The last couple of interactions I’ve had with the police have been less than friendly. A few months ago I was in Santa Barbara heading downtown with MD in our little red convertible. Downtown Santa Barbara has a lot of curbside parking identified by green curbs and signs that say 75 minute parking. There were a couple of open spots directly in front of the store MD and I were going to, so I pulled into one of the spots. A Santa Barbara cop was outside his car a couple of spots ahead of me. As I turned the car off and started to get out, he came toward us and snarled “Get outa there,” and motioned with his hand for us to take off. As I pulled out and drove past him, I noticed that he was putting up signs that said No Parking, which the police often do when a parade or some other event is scheduled. So, why couldn’t the guy have come up to us and told us in friendly terms what was going on instead of being such a swine? More and more people are complaining about the same thing.
Here is an NPR piece on intermittent fasting containing an interview with Mark Mattson, one of the most prolific researchers on IF.
From the YouTube below you can see the difference in the way obesity is looked at today compared to how it was viewed in the 1940s. At the time, I guess, this sort of thing was looked at as an interesting oddity instead of the life-threatening illness it is. (This unfortunate young man died at the age of 32.) Notice the sizes of the parents and the siblings. One assumes that this farm family fed all the kids the same, yet one turned out to be morbidly obese. Same caloric intake – different outcome.

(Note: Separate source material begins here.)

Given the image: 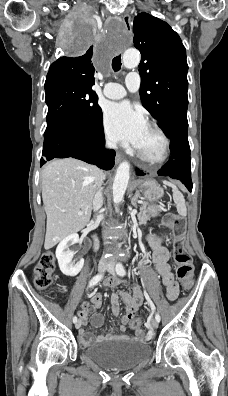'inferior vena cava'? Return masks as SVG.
Here are the masks:
<instances>
[{"label":"inferior vena cava","instance_id":"obj_1","mask_svg":"<svg viewBox=\"0 0 228 396\" xmlns=\"http://www.w3.org/2000/svg\"><path fill=\"white\" fill-rule=\"evenodd\" d=\"M107 147L116 149L117 148L116 142L115 141L108 142L107 143ZM102 205H103V195H102V188H100L96 192V194L94 196V199H93V210H94V212H98V210L102 207ZM97 219L98 220H103L104 216L102 214L97 215Z\"/></svg>","mask_w":228,"mask_h":396}]
</instances>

For this guy at least the calories weren’t the same as they were for the rest of his family.
The above photos are from Diet Blog in a piece about how ideal body shapes have changed over the past 100 years.
Today’s ideal body shape seems to be a bizarre combination of male desire and waifish androgyny; thin, no hips, big bust. For most this is only possible with a genetically-blessed bone structure along with surgery – something which America is pursuing with a vengeance. Couple this with the “toned” look, where muscular (but not overly-so) women play lead roles in Hollywood, and champion the fitness industry.How willingly do we subscribe to a cult of perceived beauty that is attainable by so few? Could it be that after all these years, many women are still judged (by themselves and others) on the basis of body shape and little else?
We are a two-body society: one body is an advertising medium, the other body is what you see on the street.
Well, the game just ended, and, unfortunately for me, the Jets failed to come through with any touchdowns, cheap or otherwise. And MD is hounding me to head to the kids’ so I’d better sign off.
I hope you all have a happy and safe Thanksgiving.